La carne sintetica, così come il latte, il pesce ed i mangimi sintetici, almeno per il momento, restano una mera utopia nel nostro Paese. Dopo la stretta imposta dal governo Meloni con tanto di sanzioni a carico di coloro che non rispetteranno il divieto di produrre e commercializzare alimenti e mangimi realizzati in laboratorio, il dibattito è rimasto comunque apertissimo.
L’alimentazione diventa oggetto di discussione di un tema molto caldo e che ha a che fare con il cambiamento climatico: come riuscire a far fronte a questo mutamento che inevitabilmente sta alterando l’ambiente in cui viviamo, così come l’economia, la società e la salute dell’uomo. Come affrontare questa importante sfida?
La carne sintetica, tra scetticismo e alternativa ecosostenibile

Attorno al tema della carne sintetica c’è molto scetticismo, soprattutto nel nostro Paese. Non a caso Ettore Prandini, presidente di Coldiretti, ha aspramente contestato il cibo in provetta ritenendo che le bugie create attorno ad esso confermerebbero “una strategia delle multinazionali che, con abili operazioni di marketing, puntano a modificare stili alimentari naturali fondati sulla qualità e la tradizione”.
A suo dire non si tratterebbe di vera carne, bensì di un “prodotto ingegnerizzato” che non produrrebbe alcun vantaggio per l’ambiente dal momento che richiederebbe un maggiore consumo di acque e di energia rispetto ai tradizionali allevamenti. Né aiuterebbe la salute umana in quanto non ci sarebbero garanzie sulla sua sicurezza.
Eppure nel resto del mondo le cose andrebbero diversamente. La carne coltivata rappresenta indubbiamente il più noto dei cibi sintetici e che sta prendendo sempre più piede. Malgrado lo stop in Italia, infatti, in altre parti del mondo le cose andrebbero diversamente. Negli Stati Uniti ed a Singapore, infatti, la carne sintetica è già autorizzata, nonostante lo scetticismo generale.
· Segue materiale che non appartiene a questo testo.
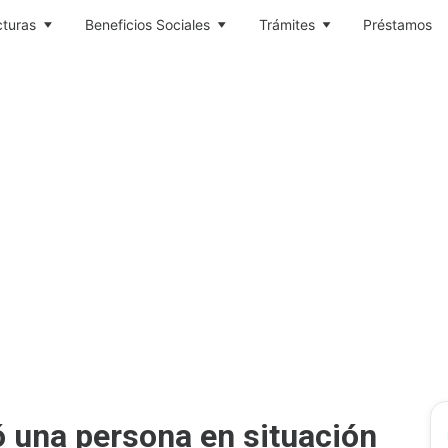
cturas
Beneficios Sociales
Trámites
Préstamos
ó una persona en situación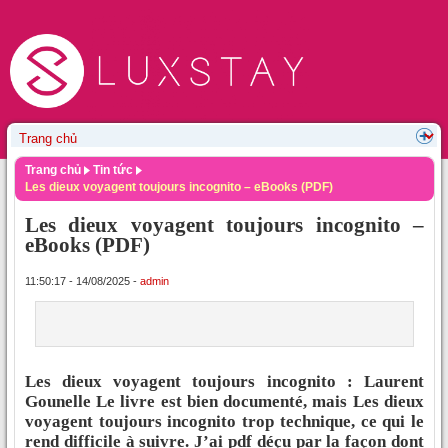
Trang chủ
Tin tức
Les dieux voyagent toujours incognito – eBooks (PDF)
Les dieux voyagent toujours incognito –
eBooks (PDF)
11:50:17 - 14/08/2025 -
admin
Les dieux voyagent toujours incognito : Laurent
Gounelle Le livre est bien documenté, mais Les dieux
voyagent toujours incognito trop technique, ce qui le
rend difficile à suivre. J’ai pdf déçu par la façon dont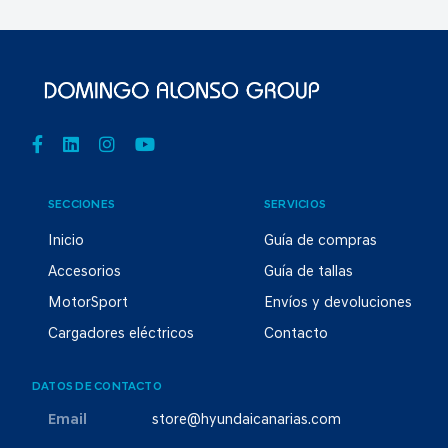
SECCIONES
SERVICIOS
Inicio
Guía de compras
Accesorios
Guía de tallas
MotorSport
Envíos y devoluciones
Cargadores eléctricos
Contacto
DATOS DE CONTACTO
Email
store@hyundaicanarias.com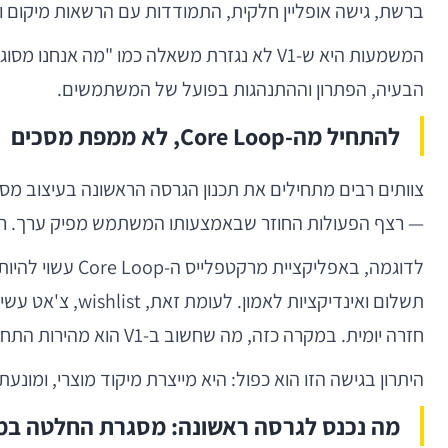
ברשת, גישה אופליין חלקית, התמודדות עם הרשאות מיקום ו
המשמעות היא ש-V1 לא נגזרת משאלה כמו "מה
הבעיה, הפתרון וההתנהגות בפועל של המשתמשים.
להתחיל מה-Core Loop, לא ממפת מסכים
— רצף הפעולות החוזר שבאמצעותו המשתמש מפיק ערך. רק לאחר מכן יש לגזור את ה-UI, ה
חזרה יומית. במקרה כזה, מה שחשוב ב-V1 הוא מהירות התחלה, הפחתת friction, אחזור מצב, ומדידה מדויקת של completion.
היתרון בגישה הזו הוא כפול: היא מייצרת מיקוד מוצרי, ומונ
מה נכנס לגרסה ראשונה: מסגרת החלטה במק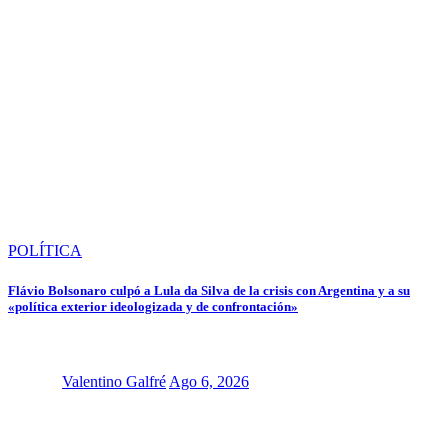
POLÍTICA
Flávio Bolsonaro culpó a Lula da Silva de la crisis con Argentina y a su
«política exterior ideologizada y de confrontación»
Valentino Galfré
Ago 6, 2026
Oltre ai dubbi però ci sarebbero anche i possibili vantaggi derivanti dall’uso di carne sintetica, come ribadito Pietro Veragouth, direttore del Swiss Institute for Disruption Innovation, in una intervista rilasciata al Corriere del Ticino nel 2021. Veragouth aveva sottolineato le problematiche salienti di un allevamento intensivo di animali quali: emissione di gas serra, sfruttamento del suolo ed elevato consumo di acqua (solo per citarne alcune). “Lo sviluppo di carne sintetica rappresenta un’alternativa ecosostenibile in toto”, aveva aggiunto.
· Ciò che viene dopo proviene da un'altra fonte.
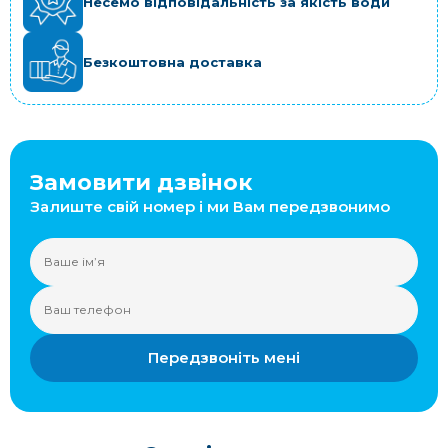
Несемо відповідальність за якість води
Безкоштовна доставка
Замовити дзвінок
Залиште свій номер і ми Вам передзвонимо
Передзвоніть мені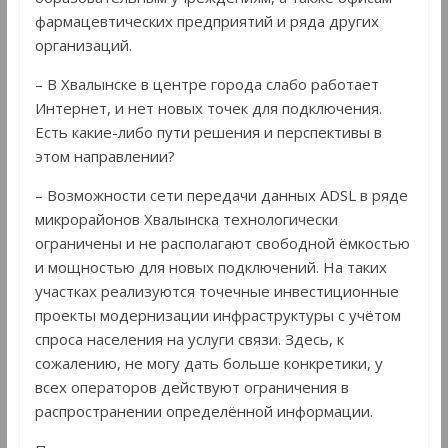
фармацевтических предприятий и ряда других
организаций.
– В Хвалынске в центре города слабо работает
Интернет, и нет новых точек для подключения.
Есть какие-либо пути решения и перспективы в
этом направлении?
– Возможности сети передачи данных ADSL в ряде
микрорайонов Хвалынска технологически
ограничены и не располагают свободной ёмкостью
и мощностью для новых подключений. На таких
участках реализуются точечные инвестиционные
проекты модернизации инфраструктуры с учётом
спроса населения на услуги связи. Здесь, к
сожалению, не могу дать больше конкретики, у
всех операторов действуют ограничения в
распространении определённой информации.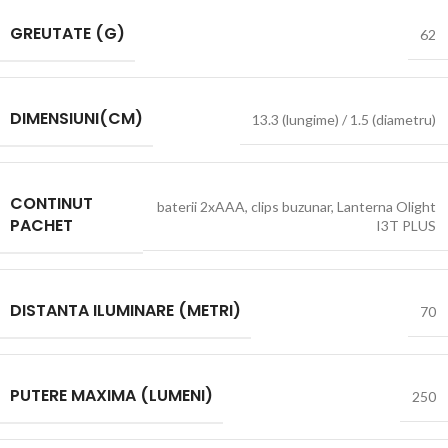
GREUTATE (G)
62
DIMENSIUNI(CM)
13.3 (lungime) / 1.5 (diametru)
CONTINUT
baterii 2xAAA
,
clips buzunar
,
Lanterna Olight
PACHET
I3T PLUS
DISTANTA ILUMINARE (METRI)
70
PUTERE MAXIMA (LUMENI)
250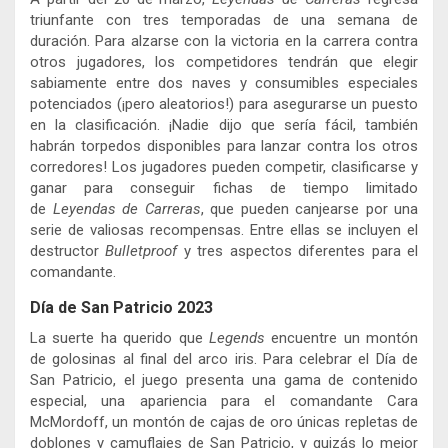
triunfante con tres temporadas de una semana de
duración. Para alzarse con la victoria en la carrera contra
otros jugadores, los competidores tendrán que elegir
sabiamente entre dos naves y consumibles especiales
potenciados (¡pero aleatorios!) para asegurarse un puesto
en la clasificación. ¡Nadie dijo que sería fácil, también
habrán torpedos disponibles para lanzar contra los otros
corredores! Los jugadores pueden competir, clasificarse y
ganar para conseguir fichas de tiempo limitado
de
Leyendas de Carreras
, que pueden canjearse por una
serie de valiosas recompensas. Entre ellas se incluyen el
destructor
Bulletproof
y tres aspectos diferentes para el
comandante.
Día de San Patricio 2023
La suerte ha querido que
Legends
encuentre un montón
de golosinas al final del arco iris. Para celebrar el Día de
San Patricio, el juego presenta una gama de contenido
especial, una apariencia para el comandante Cara
McMordoff, un montón de cajas de oro únicas repletas de
doblones y camuflajes de San Patricio, y quizás lo mejor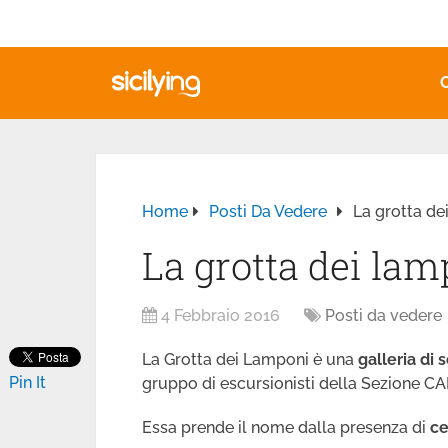
Home
Posti Da Vedere
La grotta de
La grotta dei lam
4 Febbraio 2016
Posti da vedere
La Grotta dei Lamponi è una
galleria di 
Pin It
gruppo di escursionisti della Sezione CAI
Essa prende il nome dalla presenza di
ce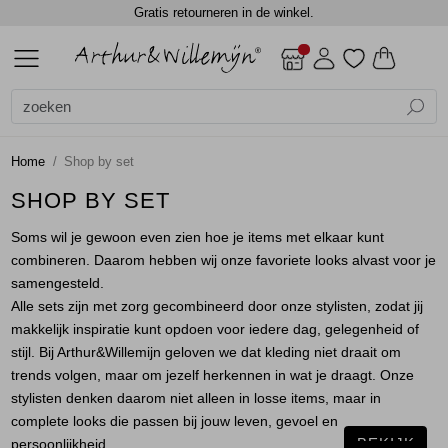
Gratis retourneren in de winkel.
ALLE DAMES
ACCESSOIRES
BLAZERS
BLOUSES
BROEKEN
CADEAUBONNEN
GILETS
JASSEN
JEANS
JURKEN EN ROKKEN
SCHOENEN
TOPS
TRUIEN EN VESTEN
DAMES
DAMES
SALE
Alle Dames
Dames
Alle Accessoires
Alle Blazers
Alle Blouses
Alle Broeken
Alle Gilets
Alle Jassen
Alle Jurken en rokken
Alle Tops
Alle Truien en vesten
Accessoires
Shawls
Gilets
Blouses lange mouw
Jumpsuits
Gilets
Bodywarmers
Jurken
Blouses lange mouw
Truien
Home
Shop by set
Blazers
Sjaals
Jackets
Jackets
Lange broeken
Gilets
Rokken
Shirts
Vest
SHOP BY SET
Soms wil je gewoon even zien hoe je items met elkaar kunt
Blouses
Top overig
Shorts
Jackets
Singlets
Vesten
combineren. Daarom hebben wij onze favoriete looks alvast voor je
samengesteld.
Broeken
Winterjassen
T-shirts
Alle sets zijn met zorg gecombineerd door onze stylisten, zodat jij
makkelijk inspiratie kunt opdoen voor iedere dag, gelegenheid of
Cadeaubonnen
Top overig
stijl. Bij Arthur&Willemijn geloven we dat kleding niet draait om
trends volgen, maar om jezelf herkennen in wat je draagt. Onze
stylisten denken daarom niet alleen in losse items, maar in
Gilets
Truien
complete looks die passen bij jouw leven, gevoel en
BEKIJK
persoonlijkheid.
Se oggetto di scetticismo legato alla produzione di carne sintetica era stato anche il costo, i prezzi della carne sintetica sono diventati certamente più accessibili e nel 2030, stando ad un’analisi di McKinsey,avrà un costo paragonabile a quello della carne animale.
Non sono poi mancate le perplessità anche rispetto alla maggiore ecosostenibilità delle tecnologie impiegate per la coltivazione della carne. In particolare, i dubbi sorgono in merito all’impiego di presunti strumenti poco o per nulla “green” usati per la coltivazione della carne. Affinchè possa essere considerata a tutti gli effetti ecosostenibile, la produzione di carne sintetica dovrebbe impiegare esclusivamente energia rinnovabile.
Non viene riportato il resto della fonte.